Nature Materials, Vol.10, No.7, 507-511, 2011
Linear coupling of alignment with transport in a polymer electrolyte membrane
Polymer electrolyte membranes (PEMs) selectively transport ions and polar molecules in a robust yet formable solid support. Tailored PEMs allow for devices such as solid-state batteries, `artificial muscle' actuators and reverse-osmosis water purifiers. Understanding how PEM structure and morphology relate to mobile species transport presents a challenge for designing next-generation materials. Material length scales from subnanometre(1,2) to 1 mu m (refs 3,4) influence bulk properties such as ion conductivity and water transport. Here we employ multi-axis pulsed-field-gradient NMR (ref. 5) to measure diffusion anisotropy, and (2)HNMRspectroscopy(5,6) and synchrotron small-angle X-ray scattering(7) to probe orientational order as a function of water content and of membrane stretching.

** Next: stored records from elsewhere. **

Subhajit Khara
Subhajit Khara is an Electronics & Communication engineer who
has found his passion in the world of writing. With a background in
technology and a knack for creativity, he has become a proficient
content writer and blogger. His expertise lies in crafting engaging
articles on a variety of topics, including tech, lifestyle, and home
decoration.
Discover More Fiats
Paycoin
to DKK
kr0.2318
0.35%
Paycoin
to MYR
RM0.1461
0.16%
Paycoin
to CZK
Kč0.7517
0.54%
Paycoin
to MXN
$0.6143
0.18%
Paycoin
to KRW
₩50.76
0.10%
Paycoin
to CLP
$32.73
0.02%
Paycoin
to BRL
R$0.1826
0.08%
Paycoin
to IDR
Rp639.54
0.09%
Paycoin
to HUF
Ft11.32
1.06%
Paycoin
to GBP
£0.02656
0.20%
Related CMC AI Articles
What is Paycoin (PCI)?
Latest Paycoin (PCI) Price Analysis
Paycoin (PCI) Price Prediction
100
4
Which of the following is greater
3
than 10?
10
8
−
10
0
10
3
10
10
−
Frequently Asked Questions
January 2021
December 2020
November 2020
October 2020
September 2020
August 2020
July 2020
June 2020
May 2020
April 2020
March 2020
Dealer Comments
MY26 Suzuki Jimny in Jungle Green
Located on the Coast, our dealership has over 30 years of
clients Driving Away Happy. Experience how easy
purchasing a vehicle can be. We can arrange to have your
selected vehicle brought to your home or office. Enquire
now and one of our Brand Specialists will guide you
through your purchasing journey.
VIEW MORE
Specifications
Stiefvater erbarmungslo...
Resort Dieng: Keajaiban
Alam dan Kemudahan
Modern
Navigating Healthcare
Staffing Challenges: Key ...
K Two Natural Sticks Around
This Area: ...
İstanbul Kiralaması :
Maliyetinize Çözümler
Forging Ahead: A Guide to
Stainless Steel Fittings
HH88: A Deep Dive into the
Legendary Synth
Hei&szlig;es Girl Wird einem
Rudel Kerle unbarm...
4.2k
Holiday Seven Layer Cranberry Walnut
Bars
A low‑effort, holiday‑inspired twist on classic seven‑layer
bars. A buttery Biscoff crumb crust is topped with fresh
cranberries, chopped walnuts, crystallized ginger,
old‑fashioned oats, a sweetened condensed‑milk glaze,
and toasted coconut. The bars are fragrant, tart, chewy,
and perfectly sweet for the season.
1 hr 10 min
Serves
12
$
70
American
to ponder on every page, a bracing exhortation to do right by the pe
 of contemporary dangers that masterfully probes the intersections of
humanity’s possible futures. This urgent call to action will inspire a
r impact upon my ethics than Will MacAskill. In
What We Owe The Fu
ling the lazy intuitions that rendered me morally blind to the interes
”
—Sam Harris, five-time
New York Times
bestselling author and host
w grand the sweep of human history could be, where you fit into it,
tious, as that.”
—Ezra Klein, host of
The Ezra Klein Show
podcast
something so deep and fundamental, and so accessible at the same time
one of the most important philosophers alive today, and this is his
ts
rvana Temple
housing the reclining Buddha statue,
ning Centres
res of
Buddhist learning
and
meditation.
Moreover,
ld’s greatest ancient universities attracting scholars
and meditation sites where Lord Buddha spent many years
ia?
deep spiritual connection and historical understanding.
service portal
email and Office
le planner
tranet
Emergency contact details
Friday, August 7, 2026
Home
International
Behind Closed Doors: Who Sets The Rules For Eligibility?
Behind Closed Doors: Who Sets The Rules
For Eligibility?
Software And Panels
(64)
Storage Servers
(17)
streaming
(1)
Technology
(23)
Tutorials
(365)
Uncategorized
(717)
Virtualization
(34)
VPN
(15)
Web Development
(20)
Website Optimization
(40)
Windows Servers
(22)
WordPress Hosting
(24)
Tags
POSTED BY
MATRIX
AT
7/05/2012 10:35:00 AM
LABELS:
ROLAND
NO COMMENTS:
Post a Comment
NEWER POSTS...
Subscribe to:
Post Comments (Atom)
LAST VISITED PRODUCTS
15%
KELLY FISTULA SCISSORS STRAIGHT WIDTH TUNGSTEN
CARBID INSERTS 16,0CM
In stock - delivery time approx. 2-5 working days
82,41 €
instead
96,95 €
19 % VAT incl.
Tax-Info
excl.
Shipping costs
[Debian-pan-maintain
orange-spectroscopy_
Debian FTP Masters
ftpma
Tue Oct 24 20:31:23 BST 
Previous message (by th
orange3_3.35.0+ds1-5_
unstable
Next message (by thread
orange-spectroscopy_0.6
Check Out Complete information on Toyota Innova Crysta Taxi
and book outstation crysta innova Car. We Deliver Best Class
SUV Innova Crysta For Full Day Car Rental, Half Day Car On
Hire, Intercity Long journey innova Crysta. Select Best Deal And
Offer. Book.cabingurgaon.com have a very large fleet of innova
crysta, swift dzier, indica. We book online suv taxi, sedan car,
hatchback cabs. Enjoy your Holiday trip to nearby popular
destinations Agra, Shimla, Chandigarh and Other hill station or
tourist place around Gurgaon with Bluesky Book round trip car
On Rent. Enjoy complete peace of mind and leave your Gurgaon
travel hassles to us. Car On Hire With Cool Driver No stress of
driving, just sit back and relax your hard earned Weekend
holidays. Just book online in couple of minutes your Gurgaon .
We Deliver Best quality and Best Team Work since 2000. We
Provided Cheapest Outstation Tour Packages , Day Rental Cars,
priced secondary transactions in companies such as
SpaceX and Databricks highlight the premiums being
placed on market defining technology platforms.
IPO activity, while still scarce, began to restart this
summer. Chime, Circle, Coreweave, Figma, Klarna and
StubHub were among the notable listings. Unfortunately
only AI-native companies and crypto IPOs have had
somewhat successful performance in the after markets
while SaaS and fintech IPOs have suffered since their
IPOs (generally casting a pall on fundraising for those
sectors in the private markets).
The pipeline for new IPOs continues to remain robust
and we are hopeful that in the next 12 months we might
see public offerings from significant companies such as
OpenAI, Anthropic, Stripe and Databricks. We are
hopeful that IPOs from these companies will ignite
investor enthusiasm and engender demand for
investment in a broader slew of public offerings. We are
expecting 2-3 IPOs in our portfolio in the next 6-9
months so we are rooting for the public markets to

Strikingly, transport anisotropy linearly depends on the degree of alignment, signifying that membrane stretching affects neither the nanometre-scale channel dimensions nor the defect structure, causing only domain reorientation. The observed reorientation of anisotropic domains without perturbation of the inherent nematic-like domain character parallels the behaviour of nematic elastomers(8), promises tailored membrane conduction and potentially allows understanding of tunable shape-memory effects in PEM materials(9). This quantitative understanding will drive PEM design efforts towards optimal membrane transport, thus enabling more efficient polymeric batteries, fuel cells, mechanical actuators and water purification.